Microsoft IP addresses are visiting 'broken' links on my web app after sending a valid link to one of their hosted email users. I have validated this after checking 6,924 Microsoft subnets against > 15,000 requests
After viewing some other posts, I found that their "Advanced Threat Protection" (ATP) service does routinely visit links in the incoming emails, but doesn't use an identifiable User Agent.
We send emails to users with a 'magic'-style unique / secure link to access content on our platform.

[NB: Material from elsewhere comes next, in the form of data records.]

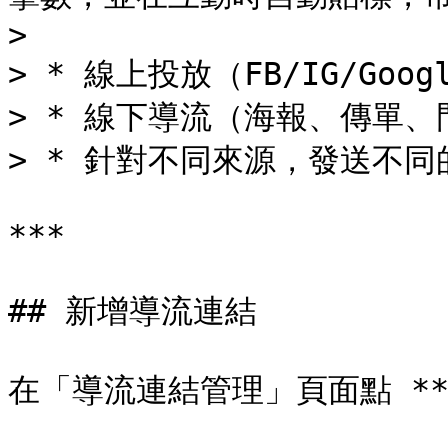
>

> * 線上投放（FB/IG/Go
> * 線下導流（海報、傳單、門
> * 針對不同來源，發送不同
***

## 新增導流連結

在「導流連結管理」頁面點 **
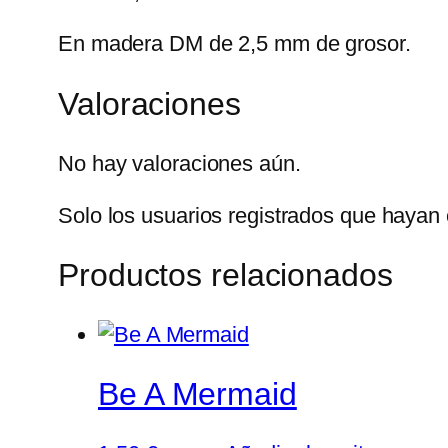
En madera DM de 2,5 mm de grosor.
Valoraciones
No hay valoraciones aún.
Solo los usuarios registrados que hayan
Productos relacionados
Be A Mermaid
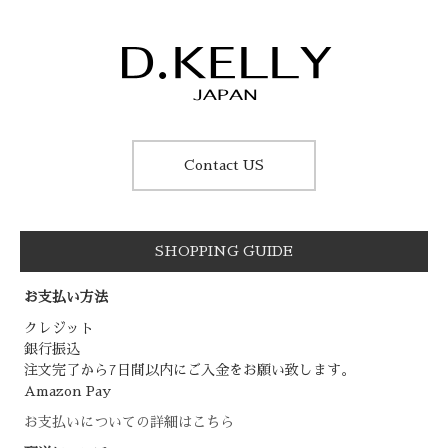
Contact US
SHOPPING GUIDE
お支払い方法
クレジット
銀行振込
注文完了から7日間以内にご入金をお願い致します。
Amazon Pay
お支払いについての詳細はこちら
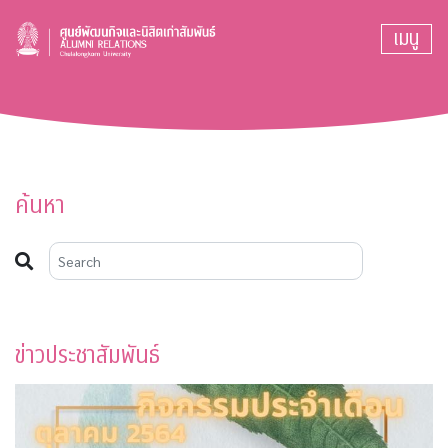
เมนู
ค้นหา
ข่าวประชาสัมพันธ์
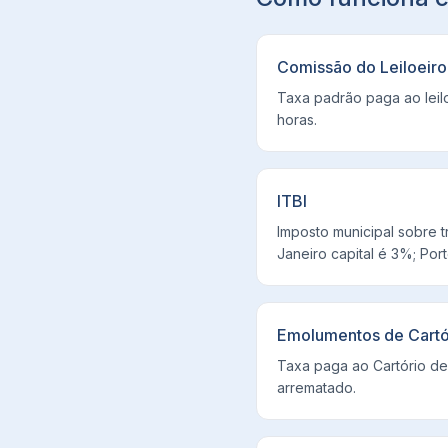
Comissão do Leiloeiro
Taxa padrão paga ao leil
horas.
ITBI
Imposto municipal sobre t
Janeiro capital é 3%; Por
Emolumentos de Cartó
Taxa paga ao Cartório de
arrematado.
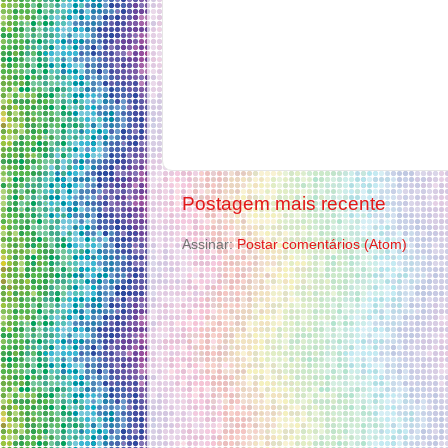
Postagem mais recente
Assinar:
Postar comentários (Atom)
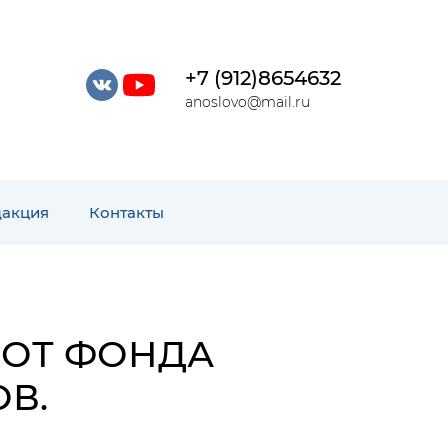
+7 (912)8654632
anoslovo@mail.ru
дакция
Контакты
 ОТ ФОНДА
В.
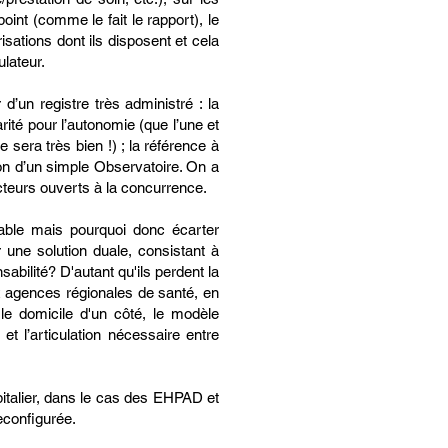
oint (comme le fait le rapport), le
sations dont ils disposent et cela
ulateur.
’un registre très administré : la
rité pour l’autonomie (que l’une et
 sera très bien !) ; la référence à
on d’un simple Observatoire. On a
cteurs ouverts à la concurrence.
uable mais pourquoi donc écarter
r une solution duale, consistant à
abilité? D'autant qu'ils perdent la
x agences régionales de santé, en
 le domicile d'un côté, le modèle
 et l’articulation nécessaire entre
spitalier, dans le cas des EHPAD et
econfigurée.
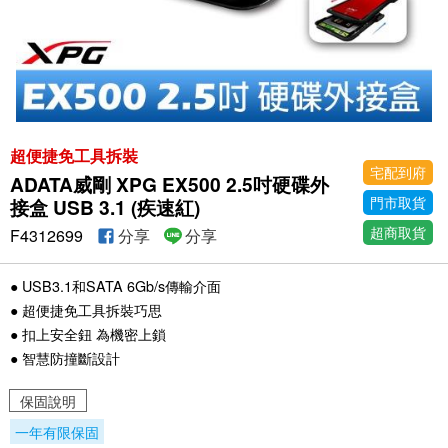
超便捷免工具拆裝
宅配到府
ADATA威剛 XPG EX500 2.5吋硬碟外
門市取貨
接盒 USB 3.1 (疾速紅)
超商取貨
F4312699
分享
分享
● USB3.1和SATA 6Gb/s傳輸介面
● 超便捷免工具拆裝巧思
● 扣上安全鈕 為機密上鎖
● 智慧防撞斷設計
保固說明
一年有限保固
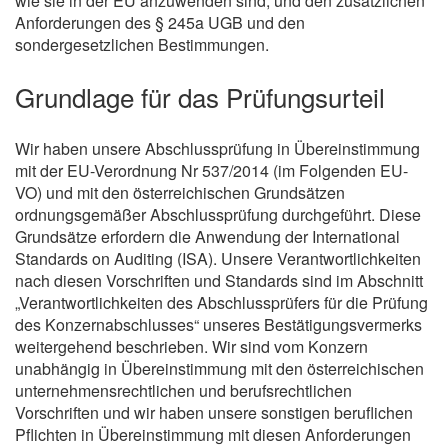
wie sie in der EU anzuwenden sind, und den zusätzlichen
Anforderungen des § 245a UGB und den
sondergesetzlichen Bestimmungen.
Grundlage für das Prüfungsurteil
Wir haben unsere Abschlussprüfung in Übereinstimmung
mit der EU-Verordnung Nr 537/2014 (im Folgenden EU-
VO) und mit den österreichischen Grundsätzen
ordnungsgemäßer Abschlussprüfung durchgeführt. Diese
Grundsätze erfordern die Anwendung der International
Standards on Auditing (ISA). Unsere Verantwortlichkeiten
nach diesen Vorschriften und Standards sind im Abschnitt
„Verantwortlichkeiten des Abschlussprüfers für die Prüfung
des Konzernabschlusses“ unseres Bestätigungsvermerks
weitergehend beschrieben. Wir sind vom Konzern
unabhängig in Übereinstimmung mit den österreichischen
unternehmensrechtlichen und berufsrechtlichen
Vorschriften und wir haben unsere sonstigen beruflichen
Pflichten in Übereinstimmung mit diesen Anforderungen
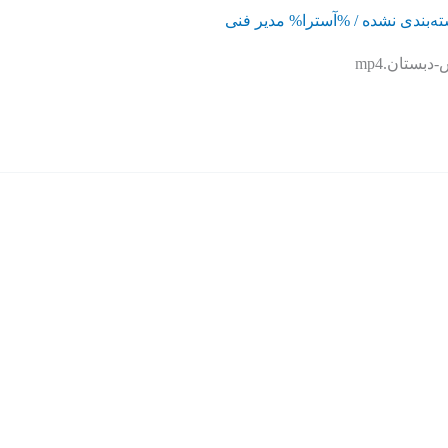
ه‌بندی نشده
/ %آسترا%
مدیر فنی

Unfortunately, this is a public-facing product, so we're not sending to people that have a homogenous IT configuration (could be any OS/browser, any email program, any email host, etc.)
The format of the url is: https://domain.tld/email/[parameters-encoded-as-base64-string]
Basically, I'm using a stringified JSON object and converting it to base64.
Original/correct object:
{
"companyID": 63, // example companyID
"videoID": "CA220502FR", // example videoID
"log_click": 1 //
"userID": 123456, // example userID
}
when converted to base64, becomes ->
eyJjb21wYW55SUQiOiA2MywidmlkZW9JRCI6ICJDQTIyMDUwMkZSIiwibG9nX2NsaWNrIjoxInVzZXJJRCI6IDEyMzQ1Nn0=
The problem:
I routinely see an issue coming up in our bug tracker, where a user visits / clicks a link, but the base64 encoded code/string is 'corrupted'...
e.g.
eyJpdmVmYlZFIjoiREI1NTM4MzVBRSIsImRiemNiYWxWRSI6OTYsInlidF9keXZkeCI6NCwiaGZmZVZFIjo0MzcyN30=
What is particularly interesting, the code is not scrambled not entirely, only the alphanumeric characters (the JSON characters like braces, commas, quotes, etc.) are intact.
So, the above 'correct' object, when decoded from a "corrupted" string (which is still valid base64, however...) eyJpdmVmYlZFIjoiREI1NTM4MzVBRSIsImRiemNiYWxWRSI6OTYsInlidF9keXZkeCI6NCwiaGZmZVZFIjo0MzcyN30=, ends up like:
{
"ivefbVE":"DB553835AE", // videoID
"dbzcbalVE":96, // companyID
"ybt_dyvdx":4, // log_click
"hffeVE":2924 // userID
}
So, I'm seeing that something is parsing and changing the alphanumeric components of a base64 string as follows:
KEYS:
videoID -> becomes -> ivefbVE
companyID -> becomes -> dbzcbalVE
userID -> becomes -> hffeVE
log_click -> becomes -> ybt_dyvdx
VALUES:
CA220502FR -> becomes -> DB553835AE
63 -> becomes -> 96
1 -> becomes -> 4
??? -> becomes -> 2924 // I don't know which user this is originating from
Conclusions:
- The process conserves the case (upper/lower) of the character.
- It affects both [a-zA-Z] and [0-9] but not punctuation.
- After some creative visualization of the conversions, I found something really interesting:
There is a relatively simple rule to follow to 'encode' the text:
Letters between a -> f gets shifted + 1 in alphabetical position
Letters between g -> m gets shifted + 13 in alphabetical position
Letters between n -> z gets shifted -13 in alphabetical position
Because that process is not reversible, it doesn't seem like it's meant to be an 'encoding' or 'encryption' of the text... but almost like character set or base issue...
Questions:
What sort of application/process would scramble the parameters, but not the structure of the JSON object syntax around them? I'm suspecting something like a Norton Chrome extension or Outlook extension that tries to avoid email trackers from marketing stuff...we are a subscription platform, so that shouldn't apply to us.
Does anyone see a relationship between the before/after of the keys that might hint as to what kind of hashing/scrambling/modification process they're going through?